WORK TASK
Omit every picture and write out the rest of the records exactly.

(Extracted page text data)
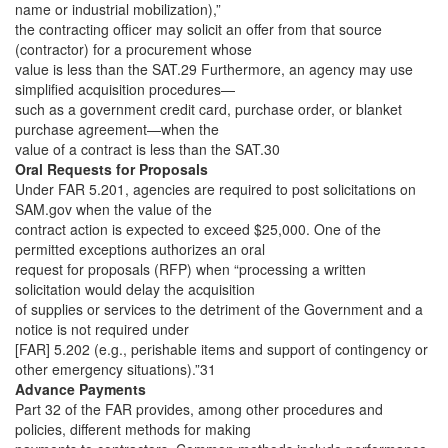
name or industrial mobilization),”
the contracting officer may solicit an offer from that source
(contractor) for a procurement whose
value is less than the SAT.29 Furthermore, an agency may use
simplified acquisition procedures—
such as a government credit card, purchase order, or blanket
purchase agreement—when the
value of a contract is less than the SAT.30
Oral Requests for Proposals
Under FAR 5.201, agencies are required to post solicitations on
SAM.gov when the value of the
contract action is expected to exceed $25,000. One of the
permitted exceptions authorizes an oral
request for proposals (RFP) when “processing a written
solicitation would delay the acquisition
of supplies or services to the detriment of the Government and a
notice is not required under
[FAR] 5.202 (e.g., perishable items and support of contingency or
other emergency situations).”31
Advance Payments
Part 32 of the FAR provides, among other procedures and
policies, different methods for making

RESULT
name or industrial mobilization),”
the contracting officer may solicit an offer from that source
(contractor) for a procurement whose
value is less than the SAT.29 Furthermore, an agency may use
simplified acquisition procedures—
such as a government credit card, purchase order, or blanket
purchase agreement—when the
value of a contract is less than the SAT.30
Oral Requests for Proposals
Under FAR 5.201, agencies are required to post solicitations on
SAM.gov when the value of the
contract action is expected to exceed $25,000. One of the
permitted exceptions authorizes an oral
request for proposals (RFP) when “processing a written
solicitation would delay the acquisition
of supplies or services to the detriment of the Government and a
notice is not required under
[FAR] 5.202 (e.g., perishable items and support of contingency or
other emergency situations).”31
Advance Payments
Part 32 of the FAR provides, among other procedures and
policies, different methods for making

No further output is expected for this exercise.